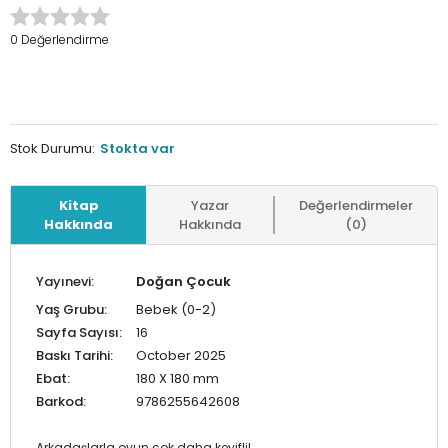
0 Değerlendirme
Stok Durumu:
Stokta var
Kitap
Yazar
Değerlendirmeler
Hakkında
Hakkında
(0)
Yayınevi:
Doğan Çocuk
Yaş Grubu:
Bebek (0-2)
Sayfa Sayısı:
16
Baskı Tarihi:
October 2025
Ebat:
180 X 180 mm
Barkod:
9786255642608
Arkadaşlarla oyun çok daha keyifli!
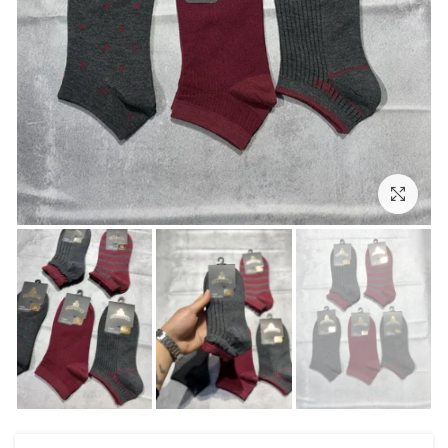
بزرگنمایی تصویر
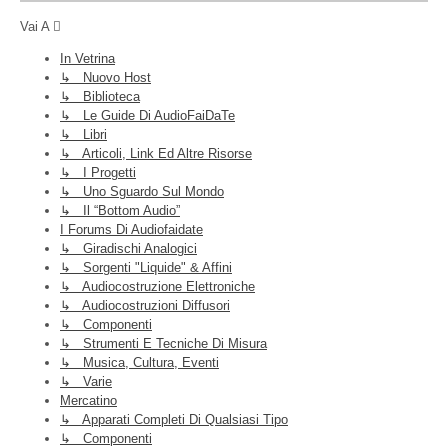
Vai A
In Vetrina
↳ Nuovo Host
↳ Biblioteca
↳ Le Guide Di AudioFaiDaTe
↳ Libri
↳ Articoli, Link Ed Altre Risorse
↳ I Progetti
↳ Uno Sguardo Sul Mondo
↳ Il “Bottom Audio”
I Forums Di Audiofaidate
↳ Giradischi Analogici
↳ Sorgenti "liquide" & Affini
↳ Audiocostruzione Elettroniche
↳ Audiocostruzioni Diffusori
↳ Componenti
↳ Strumenti E Tecniche Di Misura
↳ Musica, Cultura, Eventi
↳ Varie
Mercatino
↳ Apparati Completi Di Qualsiasi Tipo
↳ Componenti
-------
From the line with "Bebek (0-2)" through the end of the listing, write out every line exactly, leaving out the pictures.

▶ Solution for this problem
Bebek (0-2)
Sayfa Sayısı:
16
Baskı Tarihi:
October 2025
Ebat:
180 X 180 mm
Barkod:
9786255642608
Arkadaşlarla oyun çok daha keyifli!
بزرگنمایی تصویر
Vai A
In Vetrina
↳ Nuovo Host
↳ Biblioteca
↳ Le Guide Di AudioFaiDaTe
↳ Libri
↳ Articoli, Link Ed Altre Risorse
↳ I Progetti
↳ Uno Sguardo Sul Mondo
↳ Il “Bottom Audio”
I Forums Di Audiofaidate
↳ Giradischi Analogici
↳ Sorgenti "liquide" & Affini
↳ Audiocostruzione Elettroniche
↳ Audiocostruzioni Diffusori
↳ Componenti
↳ Strumenti E Tecniche Di Misura
↳ Musica, Cultura, Eventi
↳ Varie
Mercatino
↳ Apparati Completi Di Qualsiasi Tipo
↳ Componenti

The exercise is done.